Word2Vec
Predictive models for learning word embeddings.
Our objective is to put relevant words close to each other in the vector space.
Table of contents
Problem with Distributional Representation
Distributional representation, or representation obtained from statistical, count-based methods like TF-IDF and PPMI are also based on the distributional hypothesis, just like Word2Vec.
However, statistical methods have some limitations:
- Large matrix sizes due to large vocabularies
We could use techniques like SVD to reduce the dimensionality. But an SVD on a $n \times n$ matrix has a time complexity of $O(n^3)$, which is unrealistic for large vocabularies.
Also, SVD is a full-batch algorithm, while Word2Vec can be trained on mini-batches, allowing it to handle large datasets.
Word2Vec produces a distributed representation of words.
Distributional vs Distributed Representation
Refer to this link.
In distributed representation, each word is represented by some $d$-dimensional dense vector.
Bag of Words Model
Word2Vec is a bag of words model.
This type of model ignores the position of words in a sentence.
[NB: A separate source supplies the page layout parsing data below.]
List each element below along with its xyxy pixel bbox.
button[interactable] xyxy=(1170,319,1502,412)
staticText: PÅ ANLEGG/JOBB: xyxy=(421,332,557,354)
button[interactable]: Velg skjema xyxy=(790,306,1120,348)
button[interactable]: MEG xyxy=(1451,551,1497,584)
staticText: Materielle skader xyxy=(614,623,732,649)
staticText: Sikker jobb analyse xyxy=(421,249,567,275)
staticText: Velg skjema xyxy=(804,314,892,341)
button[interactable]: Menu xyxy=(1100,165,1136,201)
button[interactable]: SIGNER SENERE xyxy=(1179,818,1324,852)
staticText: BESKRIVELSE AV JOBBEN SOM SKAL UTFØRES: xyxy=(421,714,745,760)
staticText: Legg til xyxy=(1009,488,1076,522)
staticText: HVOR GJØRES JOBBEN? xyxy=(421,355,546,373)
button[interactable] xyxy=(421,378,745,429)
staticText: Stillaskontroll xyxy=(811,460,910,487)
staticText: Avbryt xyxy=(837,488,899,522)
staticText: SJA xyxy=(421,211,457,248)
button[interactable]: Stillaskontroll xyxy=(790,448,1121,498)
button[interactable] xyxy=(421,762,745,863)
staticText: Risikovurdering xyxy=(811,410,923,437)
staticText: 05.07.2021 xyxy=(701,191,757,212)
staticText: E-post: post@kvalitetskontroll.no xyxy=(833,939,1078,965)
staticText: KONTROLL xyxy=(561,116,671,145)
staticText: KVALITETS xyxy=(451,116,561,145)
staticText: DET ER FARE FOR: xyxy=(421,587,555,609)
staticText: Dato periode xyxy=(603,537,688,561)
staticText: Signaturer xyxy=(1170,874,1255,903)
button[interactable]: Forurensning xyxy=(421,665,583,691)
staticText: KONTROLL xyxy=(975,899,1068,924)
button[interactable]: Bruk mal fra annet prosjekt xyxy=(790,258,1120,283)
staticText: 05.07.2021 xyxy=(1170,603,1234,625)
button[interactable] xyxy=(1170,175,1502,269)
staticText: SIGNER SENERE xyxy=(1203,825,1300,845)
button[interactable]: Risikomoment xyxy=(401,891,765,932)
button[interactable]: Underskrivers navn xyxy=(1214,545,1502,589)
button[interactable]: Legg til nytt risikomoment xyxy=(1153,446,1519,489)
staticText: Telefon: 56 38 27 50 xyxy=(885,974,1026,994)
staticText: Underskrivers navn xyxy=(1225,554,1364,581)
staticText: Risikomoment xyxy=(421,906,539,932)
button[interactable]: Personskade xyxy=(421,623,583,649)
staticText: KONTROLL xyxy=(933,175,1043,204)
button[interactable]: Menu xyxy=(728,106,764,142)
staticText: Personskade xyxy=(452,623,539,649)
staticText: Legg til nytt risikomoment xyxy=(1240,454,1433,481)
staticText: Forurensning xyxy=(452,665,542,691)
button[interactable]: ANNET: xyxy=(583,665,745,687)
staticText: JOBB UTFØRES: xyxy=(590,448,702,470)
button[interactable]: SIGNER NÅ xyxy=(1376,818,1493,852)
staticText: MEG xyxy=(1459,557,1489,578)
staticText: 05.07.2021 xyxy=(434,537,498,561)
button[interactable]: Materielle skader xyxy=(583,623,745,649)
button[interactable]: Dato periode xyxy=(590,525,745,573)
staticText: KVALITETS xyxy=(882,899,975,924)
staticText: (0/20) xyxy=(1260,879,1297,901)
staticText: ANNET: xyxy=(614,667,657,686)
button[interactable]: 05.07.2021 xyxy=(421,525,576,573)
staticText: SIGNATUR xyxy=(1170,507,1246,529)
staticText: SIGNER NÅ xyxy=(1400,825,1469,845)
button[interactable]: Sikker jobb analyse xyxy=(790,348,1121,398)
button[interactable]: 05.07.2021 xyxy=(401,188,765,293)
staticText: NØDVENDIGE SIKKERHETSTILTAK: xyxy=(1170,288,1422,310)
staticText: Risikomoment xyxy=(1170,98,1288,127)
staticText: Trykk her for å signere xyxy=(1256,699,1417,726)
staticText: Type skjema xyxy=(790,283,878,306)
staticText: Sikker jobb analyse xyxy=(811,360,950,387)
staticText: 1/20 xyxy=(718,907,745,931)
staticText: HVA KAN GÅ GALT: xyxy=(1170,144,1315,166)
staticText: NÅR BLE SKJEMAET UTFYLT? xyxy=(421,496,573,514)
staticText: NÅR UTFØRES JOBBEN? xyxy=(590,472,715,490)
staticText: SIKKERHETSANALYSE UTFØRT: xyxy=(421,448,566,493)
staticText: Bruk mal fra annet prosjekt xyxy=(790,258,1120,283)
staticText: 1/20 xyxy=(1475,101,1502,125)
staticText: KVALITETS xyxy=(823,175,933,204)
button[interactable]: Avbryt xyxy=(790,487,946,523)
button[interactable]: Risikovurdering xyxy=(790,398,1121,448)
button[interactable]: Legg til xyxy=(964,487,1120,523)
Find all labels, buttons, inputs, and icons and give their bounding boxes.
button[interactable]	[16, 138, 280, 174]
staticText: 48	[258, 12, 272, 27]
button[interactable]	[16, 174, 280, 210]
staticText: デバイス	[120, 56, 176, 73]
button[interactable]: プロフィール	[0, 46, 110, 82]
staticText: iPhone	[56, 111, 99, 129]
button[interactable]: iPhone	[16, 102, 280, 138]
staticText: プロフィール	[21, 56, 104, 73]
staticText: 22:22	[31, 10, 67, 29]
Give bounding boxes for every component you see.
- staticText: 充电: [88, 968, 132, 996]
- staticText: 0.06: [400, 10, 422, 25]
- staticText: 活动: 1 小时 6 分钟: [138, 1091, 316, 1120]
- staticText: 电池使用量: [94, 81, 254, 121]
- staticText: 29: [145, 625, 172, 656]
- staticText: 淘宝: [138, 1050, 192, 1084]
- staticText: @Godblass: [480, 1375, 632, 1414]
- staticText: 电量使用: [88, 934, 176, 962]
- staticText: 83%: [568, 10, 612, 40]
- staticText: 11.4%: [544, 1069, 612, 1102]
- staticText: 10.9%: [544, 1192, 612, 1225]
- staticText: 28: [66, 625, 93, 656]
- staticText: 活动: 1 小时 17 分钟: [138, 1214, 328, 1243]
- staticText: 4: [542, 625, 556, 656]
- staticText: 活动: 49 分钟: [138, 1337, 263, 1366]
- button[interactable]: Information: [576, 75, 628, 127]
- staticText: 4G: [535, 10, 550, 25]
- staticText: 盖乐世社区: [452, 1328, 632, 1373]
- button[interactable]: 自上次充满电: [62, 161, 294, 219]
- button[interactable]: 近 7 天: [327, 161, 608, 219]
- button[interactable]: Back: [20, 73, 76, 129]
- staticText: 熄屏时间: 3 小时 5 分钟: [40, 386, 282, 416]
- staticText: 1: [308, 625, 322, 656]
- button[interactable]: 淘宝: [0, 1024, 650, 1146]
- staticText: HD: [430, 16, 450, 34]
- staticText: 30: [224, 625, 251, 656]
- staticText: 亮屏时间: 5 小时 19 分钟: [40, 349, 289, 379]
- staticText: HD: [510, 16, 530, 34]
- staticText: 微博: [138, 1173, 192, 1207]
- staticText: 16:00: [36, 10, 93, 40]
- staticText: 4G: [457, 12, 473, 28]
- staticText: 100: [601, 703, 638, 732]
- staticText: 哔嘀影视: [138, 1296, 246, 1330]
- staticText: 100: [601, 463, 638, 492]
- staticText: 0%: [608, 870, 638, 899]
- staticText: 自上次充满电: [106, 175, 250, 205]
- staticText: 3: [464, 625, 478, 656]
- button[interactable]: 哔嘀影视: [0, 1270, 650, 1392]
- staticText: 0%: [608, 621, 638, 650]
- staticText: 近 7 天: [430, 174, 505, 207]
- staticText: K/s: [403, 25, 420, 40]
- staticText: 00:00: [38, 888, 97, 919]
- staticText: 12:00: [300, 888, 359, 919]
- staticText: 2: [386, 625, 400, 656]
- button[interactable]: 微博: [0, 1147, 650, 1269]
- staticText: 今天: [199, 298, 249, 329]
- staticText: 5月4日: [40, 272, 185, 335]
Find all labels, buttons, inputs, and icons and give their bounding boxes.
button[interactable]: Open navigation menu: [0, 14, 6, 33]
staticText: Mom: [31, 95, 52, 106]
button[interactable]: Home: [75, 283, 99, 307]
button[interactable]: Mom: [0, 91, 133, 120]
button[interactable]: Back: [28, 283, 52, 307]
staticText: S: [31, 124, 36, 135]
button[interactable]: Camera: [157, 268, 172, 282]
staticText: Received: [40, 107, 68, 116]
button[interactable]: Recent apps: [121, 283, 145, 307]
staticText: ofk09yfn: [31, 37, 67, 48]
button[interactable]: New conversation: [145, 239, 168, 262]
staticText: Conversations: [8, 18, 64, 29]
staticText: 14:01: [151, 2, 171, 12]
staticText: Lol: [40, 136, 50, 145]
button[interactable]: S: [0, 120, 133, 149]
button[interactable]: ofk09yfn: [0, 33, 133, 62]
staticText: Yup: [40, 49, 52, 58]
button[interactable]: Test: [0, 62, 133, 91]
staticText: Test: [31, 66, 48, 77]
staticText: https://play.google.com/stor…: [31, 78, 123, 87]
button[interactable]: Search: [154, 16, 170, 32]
Whether a word appears at the beginning or the end of a sentence, the resulting word embedding will be the same.
Two Different Approaches
Word2Vec is a group of models used to produce word embeddings. It comes in two flavors:
- Continuous Bag of Words (CBOW): predict the target word given the context words
- Skip-Gram: predict the context words given the target word
They are both shallow neural networks with a single hidden layer.
Skip-Gram
block-beta
columns 10
block:group1
i1["i"] b["believe"] i2["?"] c["can"] f["?"]
end
style group1 fill:#fee,stroke:#333,stroke-width:2px
style i2 fill:#fff,stroke:#333,stroke-width:1px,stroke-dasharray: 5, 5
style f fill:#fff,stroke:#333,stroke-width:1px,stroke-dasharray: 5, 5
style c fill:#f8b
Skip-Gram model creates word embeddings by predicting the context words based on the target word.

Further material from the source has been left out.